Self-reported symptoms in healthcare workers (n=386), included fever (n=235, 61%), breathlessness (n=186, 48%), cough (n=117, 30%), loss of smell/taste (n=169, 44%), body aches/pains (n=274, 71%), fatigue (n=339, 88%), diarrhoea (n=115, 30%) and sore throat (n=197, 51%). VDD staff experienced more body aches/pains (82% versus 69%; p=0.045) but there were no significant differences in other symptoms reported between groups.
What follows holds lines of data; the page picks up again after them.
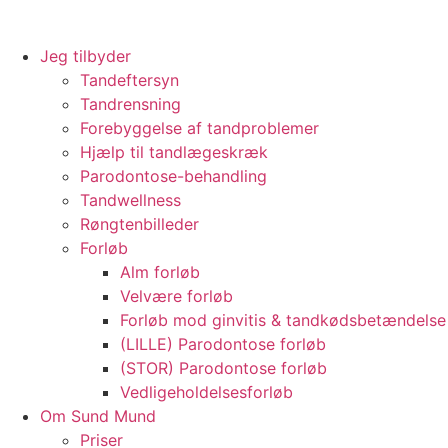
Jeg tilbyder
Tandeftersyn
Tandrensning
Forebyggelse af tandproblemer
Hjælp til tandlægeskræk
Parodontose-behandling
Tandwellness
Røngtenbilleder
Forløb
Alm forløb
Velvære forløb
Forløb mod ginvitis & tandkødsbetændelse
(LILLE) Parodontose forløb
(STOR) Parodontose forløb
Vedligeholdelsesforløb
Om Sund Mund
Priser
Seroconversion was higher in healthcare workers with VDD compared to those without (n=44/61, 72% versus n=170/331, 51%; p=0.003), representing an absolute increase of 13 cases in the VDD group. Seroconversion was higher in BAME males with VDD compared to those without (n=17/18, 94% versus n=12/23, 52%; p=0.005); no differences were observed in the other ethnic–gender sub-analysis. Using backwards logistic regression to determine factors associated with seroconversion, the multivariate analysis used all the variables from table 1; only VDD was a significant independent risk factor for developing seroconversion (OR 2.6, 95% CI 1.41–4.80; p=0.002). The overall predictive power of the model was 55·5% (95% CI 49.8–61.2, se 2.9%; p=0.06) as indicated by the area under the ROC curve.
To our knowledge this is the first study to investigate VDD prevalence in a UK healthcare worker cohort. VDD was relatively uncommon (15.6%) and lower than healthcare worker studies published in the USA and Gulf Areas, which may in part reflect differences in reference ranges and vitamin D assays used [10]. The increase in VDD seen in junior doctors echoes previous findings of junior doctors have lower levels than senior doctors [10], which may be due to increased frontline work and different shift patterns.
Our data supports previous findings of higher VDD in BAME ethnicity [4]. While BAME was not an independent risk factor for seroconversion, our sub-group analysis found that VDD BAME males may be most at risk from COVID-19 as there was remarkably high seroconversion rate of 94% in this sub-group. Although this is a cohort of mild COVID-19, being BAME and male are known risk factors for a severe outcome from COVID-19.
Our study showing VDD as an independent risk factor for COVID-19 seroconversion is consistent with others including a large US study which found that COVID-19 positivity was inversely related to patient vitamin D levels in the preceding 12 months [11]. Additional data from Israel found low vitamin D increased the risk of COVID-19 positivity and COVID-19 related hospitalisation [12]. Furthermore, a recent open labelled clinical trial from Spain provided a proof of concept that high-dose vitamin D treatment may be useful therapy for severe COVID-19 [13].
The role of vitamin D in modulating the immune response to COVID-19 is likely to be multifactorial. Vitamin D increases the production of antimicrobial peptides in the respiratory epithelium, which may protect against viral infection. Also, vitamin D supplementation has been shown to reduce viral upper respiratory tract infections in metanalysis [14]. Vitamin D may help reduce the body's response to COVID-19; older patients with VDD (<30 nmol·L−1) had higher D-dimer levels, a marker of inflammation and vascular damage, and required more noninvasive ventilation support [15]. There is a bidirectional association between VDD and COVID-19 in our study and therefore it is unclear if VDD is a cause and/or consequence of COVID-19.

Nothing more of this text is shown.